I walked to the park late Sunday morning and got in the middle of the thousands of people setting up camp, listening to speeches, waiting in food lines and lazing in the shade to escape the hot sun. Compared to the park yesterday, this is a huge change. My guess is that nobody will be able to use the park for activities like jogging, bicycle riding, or outdoor aerobics classes.
Saturday, I strolled to more remote areas of the park, and there were still some pockets of quiet and serenity in the lush landscape of tropical trees and flowers.
Even in some of the tent encampments the scene was peaceful, almost serene.
That peacefulness is gone, I suspect. Throughout the park, hundreds of new tents have been erected with the arrival of protesters from the other sites. I wish everyone well, but I’m afraid they’re not making any friends with the other users of the park.
The mood, though, remains festive, almost like Mardi Gras, with people wearing smiles along with costumes and accessories that proclaim their involvement. Here are a few of them.
Foreign expats are involved, also. A German resident of Bangkok and his wife are outfitted appropriately.

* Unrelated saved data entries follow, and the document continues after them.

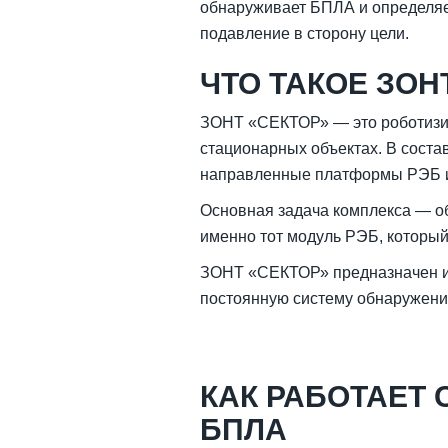
обнаруживает БПЛА и определяет
подавление в сторону цели.
ЧТО ТАКОЕ ЗОН
ЗОНТ «СЕКТОР» — это роботизи
стационарных объектах. В соста
направленные платформы РЭБ и
Основная задача комплекса — об
именно тот модуль РЭБ, который
ЗОНТ «СЕКТОР» предназначен им
постоянную систему обнаружени
КАК РАБОТАЕТ
БПЛА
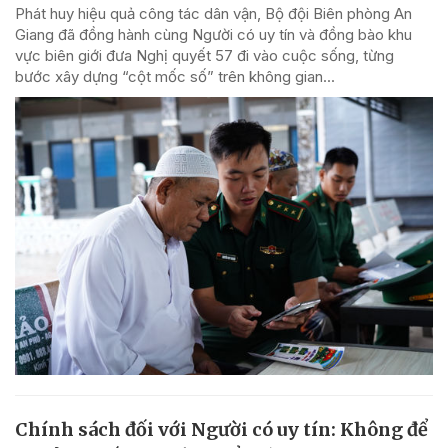
Phát huy hiệu quả công tác dân vận, Bộ đội Biên phòng An
Giang đã đồng hành cùng Người có uy tín và đồng bào khu
vực biên giới đưa Nghị quyết 57 đi vào cuộc sống, từng
bước xây dựng “cột mốc số” trên không gian...
Chính sách đối với Người có uy tín: Không để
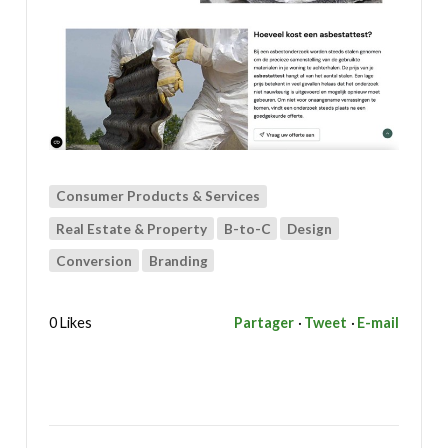
Consumer Products & Services
Real Estate & Property
B-to-C
Design
Conversion
Branding
0 Likes
Partager
Tweet
E-mail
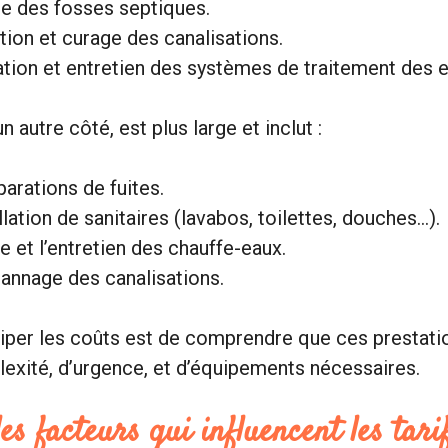
e des fosses septiques.
tion et curage des canalisations.
lation et entretien des systèmes de traitement des 
n autre côté, est plus large et inclut :
parations de fuites.
llation de sanitaires (lavabos, toilettes, douches…).
e et l’entretien des chauffe-eaux.
annage des canalisations.
ciper les coûts est de comprendre que ces prestati
exité, d’urgence, et d’équipements nécessaires.
les facteurs qui influencent les tari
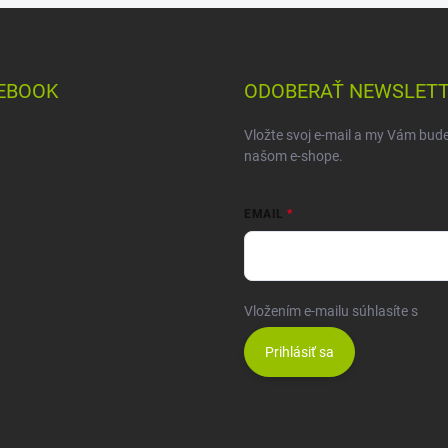
EBOOK
ODOBERAŤ NEWSLET
Vložte svoj e-mail a my Vám bud
našom e-shope.
EMAIL
Vložením e-mailu súhlasíte s
pod
Prihlásiť sa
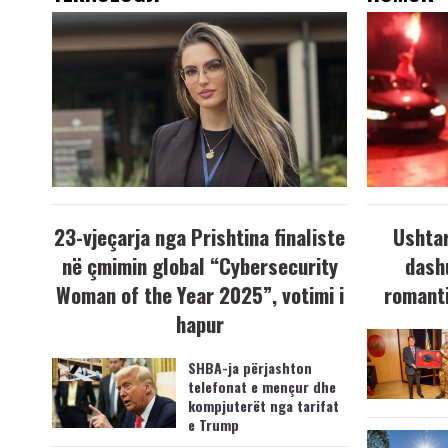
23-vjeçarja nga Prishtina finaliste
Ushtar
në çmimin global “Cybersecurity
dash
Woman of the Year 2025”, votimi i
romanti
hapur
SHBA-ja përjashton
telefonat e mençur dhe
kompjuterët nga tarifat
e Trump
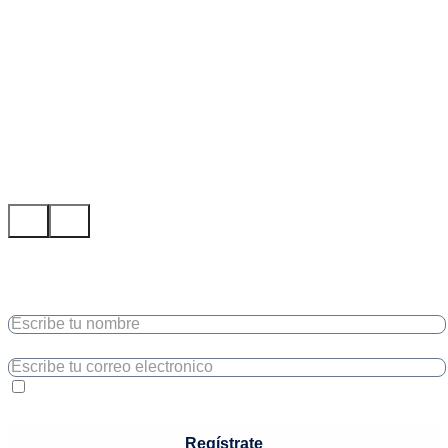
Bienvenido
¡Suscríbete a nuestro newsletter y obtén
un 5% de descuento en tu primera compra!
Nombre Completo
Correo electronico
Acepto los
Términos y Condiciones
Regístrate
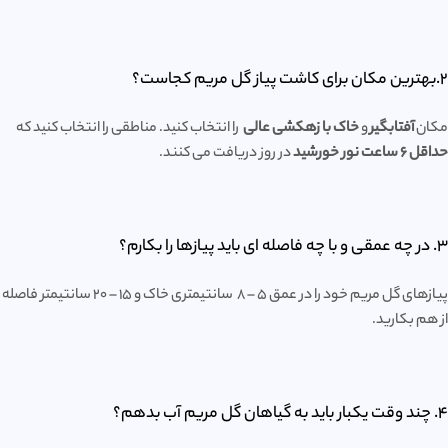
2.بهترین مکان برای کاشت پیاز گل مریم کجاست؟
مکان
آفتابگیر
و
خاک با زهکشی عالی
را انتخاب کنید. مناطقی را انتخاب کنید که
حداقل 6 ساعت نور خورشید
در روز دریافت می کنند.
3. در چه عمقی و با چه فاصله ای باید پیازها را بکارم؟
پیازهای گل مریم خود را در عمق 5 – 8 سانتیمتری خاک و 15 – 20 سانتیمتر فاصله
از هم بکارید.
4. چند وقت یکبار باید به گیاهان گل مریم آب بدهم؟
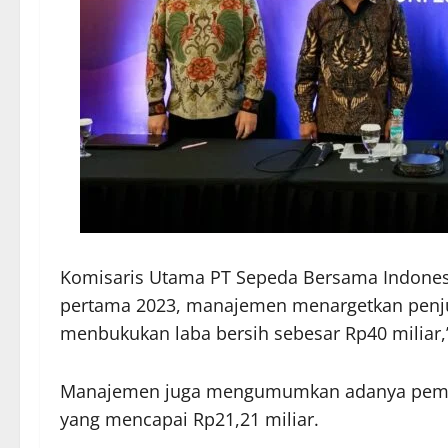
Komisaris Utama PT Sepeda Bersama Indonesi
pertama 2023, manajemen menargetkan penjual
menbukukan laba bersih sebesar Rp40 miliar,
Manajemen juga mengumumkan adanya pembagia
yang mencapai Rp21,21 miliar.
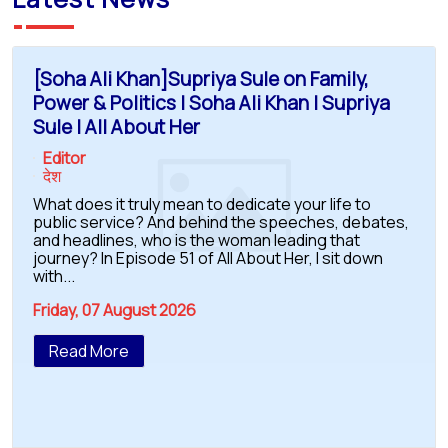
[Soha Ali Khan]Supriya Sule on Family,
Power & Politics | Soha Ali Khan | Supriya
Sule | All About Her
Editor
देश
What does it truly mean to dedicate your life to
public service? And behind the speeches, debates,
and headlines, who is the woman leading that
journey? In Episode 51 of All About Her, I sit down
with...
Friday, 07 August 2026
Read More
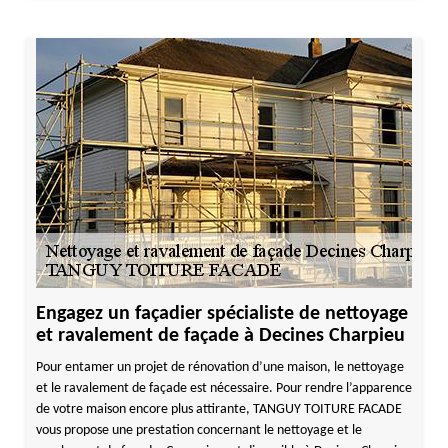
Engagez un façadier spécialiste de nettoyage
et ravalement de façade à Decines Charpieu
Pour entamer un projet de rénovation d’une maison, le nettoyage
et le ravalement de façade est nécessaire. Pour rendre l’apparence
de votre maison encore plus attirante, TANGUY TOITURE FACADE
vous propose une prestation concernant le nettoyage et le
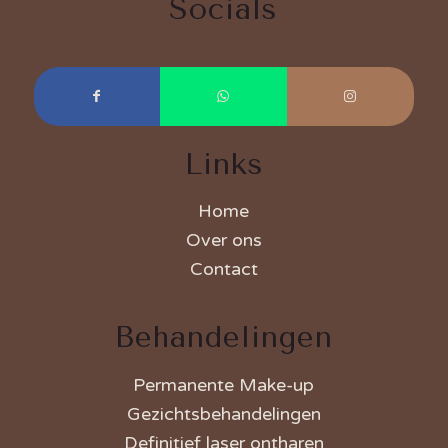
Socials
Links
Home
Over ons
Contact
Behandelingen
Permanente Make-up
Gezichtsbehandelingen
Definitief laser ontharen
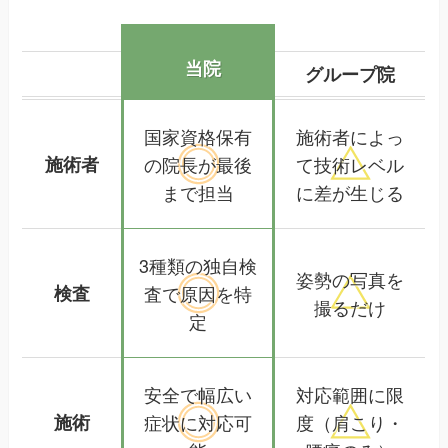
当院
グループ院
国家資格保有
施術者によっ
施術者
の院長が
最後
て
技術レベル
まで担当
に差が生じる
3種類の独自検
姿勢の写真を
検査
査で
原因を特
撮るだけ
定
安全で
幅広い
対応範囲に限
施術
症状に対応可
度
（肩こり・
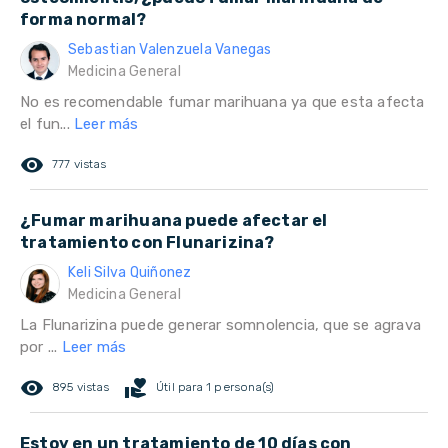
forma normal?
Sebastian Valenzuela Vanegas
Medicina General
No es recomendable fumar marihuana ya que esta afecta
el fun...
Leer más
remove_red_eye
777 vistas
¿Fumar marihuana puede afectar el
tratamiento con Flunarizina?
Keli Silva Quiñonez
Medicina General
La Flunarizina puede generar somnolencia, que se agrava
por ...
Leer más
remove_red_eye
volunteer_activism
895 vistas
Útil para 1 persona(s)
Estoy en un tratamiento de 10 días con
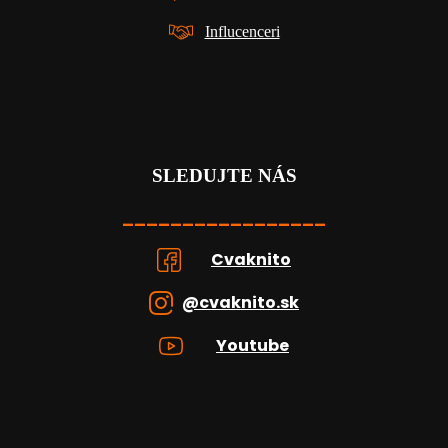
Influcenceri
SLEDUJTE NÁS
_________________
Cvaknito
@cvaknito.sk
Youtube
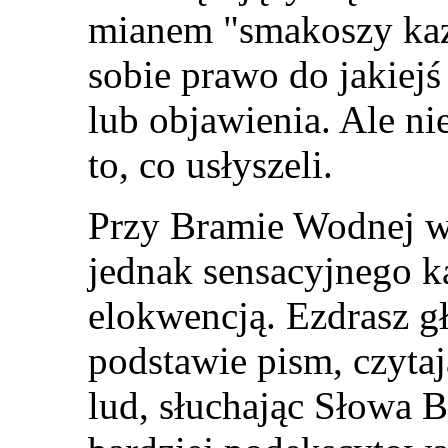
mianem "smakoszy kaza
sobie prawo do jakiej
lub objawienia. Ale ni
to, co usłyszeli.
Przy Bramie Wodnej w 
jednak sensacyjnego k
elokwencją. Ezdrasz gł
podstawie pism, czytaj
lud, słuchając Słowa B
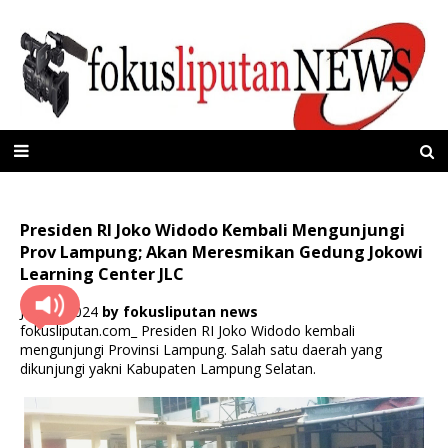
Presiden RI Joko Widodo Kembali Mengunjungi
Prov Lampung; Akan Meresmikan Gedung Jokowi
Learning Center JLC
Juli 13, 2024
by
fokusliputan news
fokusliputan.com_ Presiden RI Joko Widodo kembali
mengunjungi Provinsi Lampung. Salah satu daerah yang
dikunjungi yakni Kabupaten Lampung Selatan.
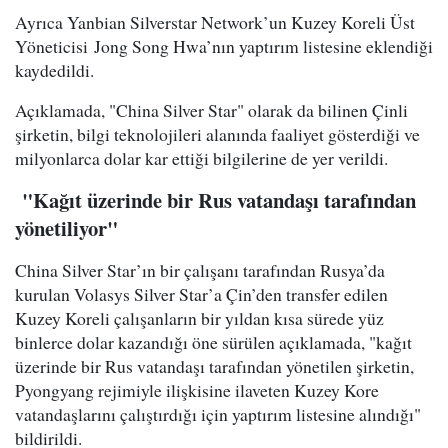
Ayrıca Yanbian Silverstar Network’un Kuzey Koreli Üst
Yöneticisi Jong Song Hwa’nın yaptırım listesine eklendiği
kaydedildi.
Açıklamada, "China Silver Star" olarak da bilinen Çinli
şirketin, bilgi teknolojileri alanında faaliyet gösterdiği ve
milyonlarca dolar kar ettiği bilgilerine de yer verildi.
"Kağıt üzerinde bir Rus vatandaşı tarafından
yönetiliyor"
China Silver Star’ın bir çalışanı tarafından Rusya’da
kurulan Volasys Silver Star’a Çin’den transfer edilen
Kuzey Koreli çalışanların bir yıldan kısa sürede yüz
binlerce dolar kazandığı öne sürülen açıklamada, "kağıt
üzerinde bir Rus vatandaşı tarafından yönetilen şirketin,
Pyongyang rejimiyle ilişkisine ilaveten Kuzey Kore
vatandaşlarını çalıştırdığı için yaptırım listesine alındığı"
bildirildi.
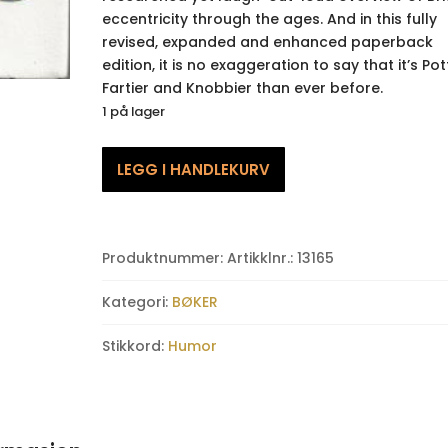
eccentricity through the ages. And in this fully
revised, expanded and enhanced paperback
edition, it is no exaggeration to say that it’s Pott
Fartier and Knobbier than ever before.
1 på lager
Potty,
LEGG I HANDLEKURV
Fartwell
and
Knob
(bruktbok)
Produktnummer:
Artikklnr.: 13165
antall
Kategori:
BØKER
Stikkord:
Humor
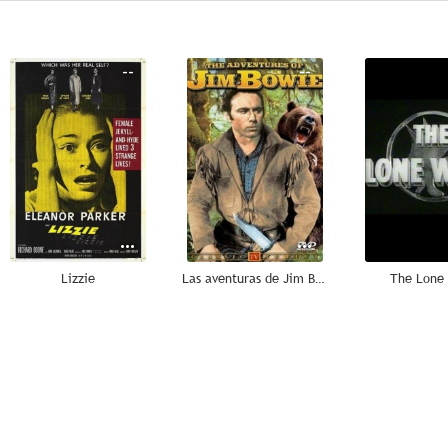
--
--
Lizzie
Las aventuras de Jim Bowie
The Lone
--
--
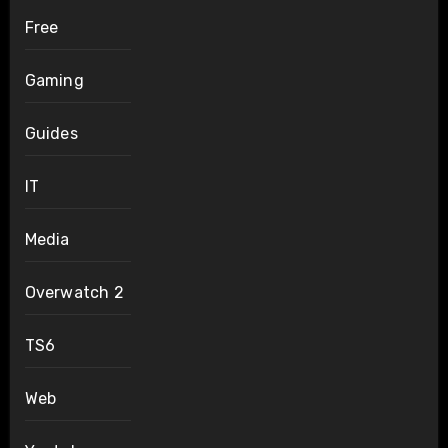
Free
Gaming
Guides
IT
Media
Overwatch 2
TS6
Web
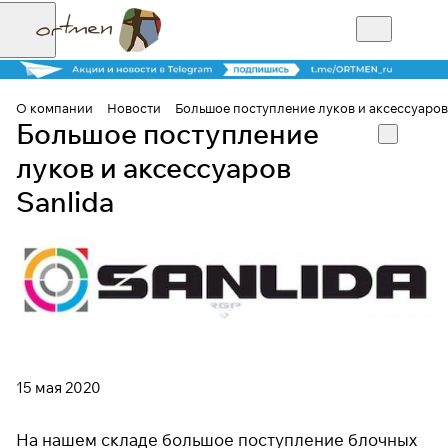
О компании
Новости
Большое поступление луков и аксессуаров
Большое поступление
луков и аксессуаров
Sanlida
15 мая 2020
На нашем складе большое поступление блочных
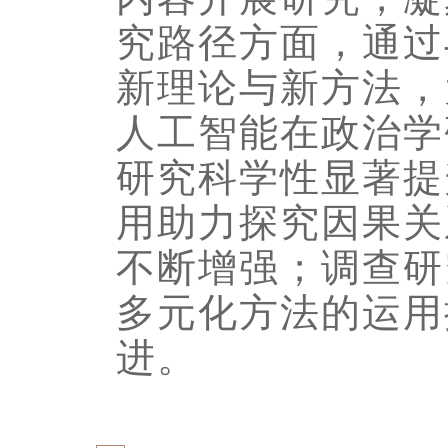
究路径方面，通过
新理论与新方法，
人工智能在政治学
研究科学性显著提
用助力探究因果关
不断增强；调查研
多元化方法的运用
进。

I entered the area again on Sunday night, and the number of people had dramatically increased from that morning. Thousands more protesters had arrived from the now-closed sites, and walking around near the stage was almost impossible. I was squashed from both sides in a slow moving line that was going nowhere in particular. At the first opportunity, I bailed out into an open area. Taking photos was equally difficult. The one below shows the main stage, but it doesn’t quite give the impression of the large crowd.
I was able to work my way to another exit from the park, just down the road from the subway station. I walked back to the main intersection of Silom and Rama IV roads. As you can see, traffic is back to normal. No more casual strolling down the middle of the street.
That was my brush with the protest areas in Bangkok. It seemed a different kind of protest from the ones in which people were killed in the violence. I hope we don’t see news headlines like that again.